New Evidence of Age-Related Decline in the Brain's Master Circadian Clock

July 25, 2011

Science Daily/University of California - Los Angeles

A new study of the brain's master circadian clock -- known as the suprachiasmatic nucleus, or SCN -- reveals that a key pattern of rhythmic neural activity begins to decline by middle age. The study, whose senior author is UCLA Chancellor Gene Block, may have implications for the large number of older people who have difficulty sleeping and adjusting to time changes.

 

"Aging has a profound effect on circadian timing," said Block, a professor of psychiatry and biobehavioral sciences and of physiological science. "It is very clear that animals' circadian systems begin to deteriorate as they age, and humans have enormous problems with the quality of their sleep as they age, difficulty adjusting to time-zone changes and difficulty performing shift-work, as well as less alertness when awake.
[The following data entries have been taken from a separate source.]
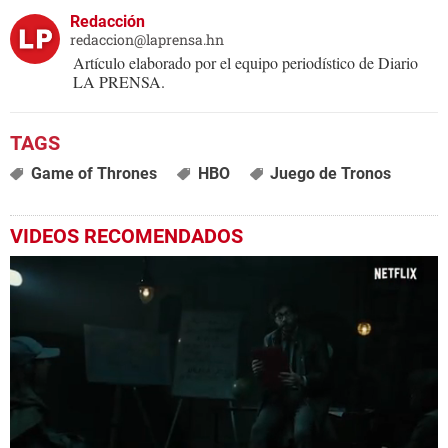
Redacción
redaccion@laprensa.hn
Artículo elaborado por el equipo periodístico de Diario
LA PRENSA.
Game of Thrones
HBO
Juego de Tronos
VIDEOS RECOMENDADOS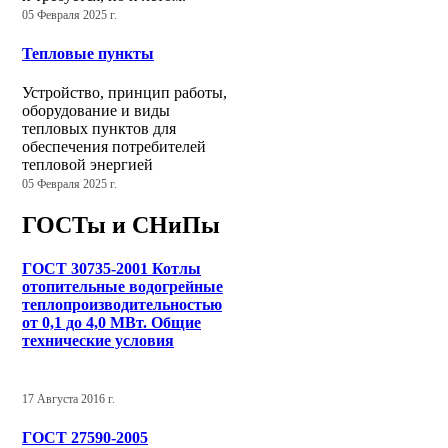
05 Февраля 2025 г.
Тепловые пункты
Устройство, принцип работы,
оборудование и виды
тепловых пунктов для
обеспечения потребителей
тепловой энергией
05 Февраля 2025 г.
ГОСТы и СНиПы
ГОСТ 30735-2001 Котлы
отопительные водогрейные
теплопроизводительностью
от 0,1 до 4,0 МВт. Общие
технические условия
17 Августа 2016 г.
ГОСТ 27590-2005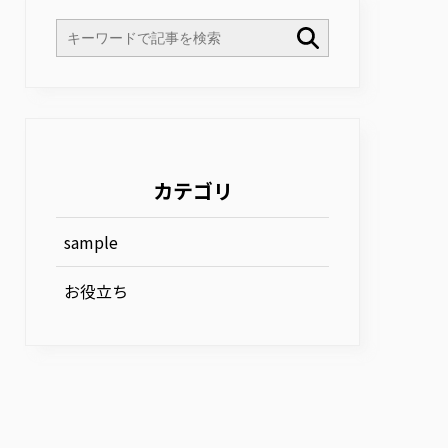
カテゴリ
sample
お役立ち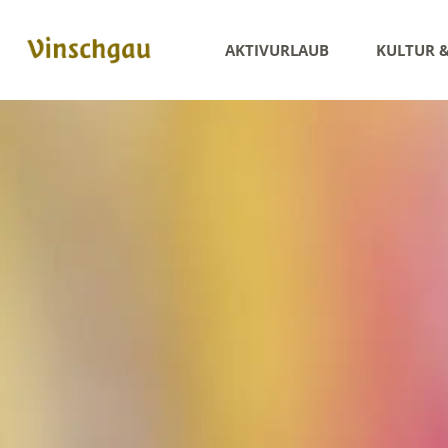
AKTIVURLAUB
KULTUR 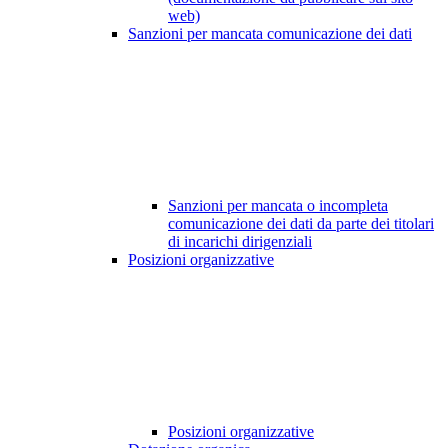
web)
Sanzioni per mancata comunicazione dei dati
Sanzioni per mancata o incompleta
comunicazione dei dati da parte dei titolari
di incarichi dirigenziali
Posizioni organizzative
Posizioni organizzative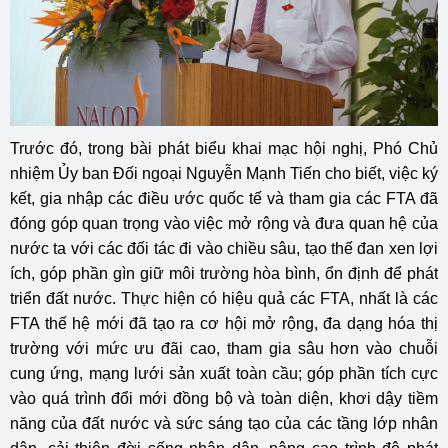
Trước đó, trong bài phát biểu khai mạc hội nghị, Phó Chủ
nhiệm Ủy ban Đối ngoại Nguyễn Mạnh Tiến cho biết, việc ký
kết, gia nhập các điều ước quốc tế và tham gia các FTA đã
đóng góp quan trọng vào việc mở rộng và đưa quan hệ của
nước ta với các đối tác đi vào chiều sâu, tạo thế đan xen lợi
ích, góp phần gìn giữ môi trường hòa bình, ổn định để phát
triển đất nước. Thực hiện có hiệu quả các FTA, nhất là các
FTA thế hệ mới đã tạo ra cơ hội mở rộng, đa dạng hóa thị
trường với mức ưu đãi cao, tham gia sâu hơn vào chuỗi
cung ứng, mạng lưới sản xuất toàn cầu; góp phần tích cực
vào quá trình đổi mới đồng bộ và toàn diện, khơi dậy tiềm
năng của đất nước và sức sáng tạo của các tầng lớp nhân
There is a real change in the sleep-wake cycle.

 

"The question is, what changes in the nervous system underlie all of that? This paper suggests a primary cause of at least some of these changes is a reduction in the amplitude of the rhythmic signals from the SCN."

 

The SCN, located in the hypothalamus, is the central circadian clock in humans and other mammals and controls not only the timing of the sleep-wake cycle but also many other rhythmic and non-rhythmic processes in the body.

 

The SCN keeps the system of multiple distributed circadian oscillators in synchrony, but disruptions in the SCN lead to disrupted sleep, as well as dysfunction in memory, the cardiovascular system, and the body's immune response and metabolism.

 

The SCN, Block said, can be imagined as a heavy pendulum that controls many light pendulums (oscillators), with rubber bands between them.

 

"If the central clock weakens, it's effectively like making those rubber bands thinner and weaker," Block said. "When the SCN ages and those rubber bands become weaker, it becomes hard for the SCN to synchronize all of these other oscillators."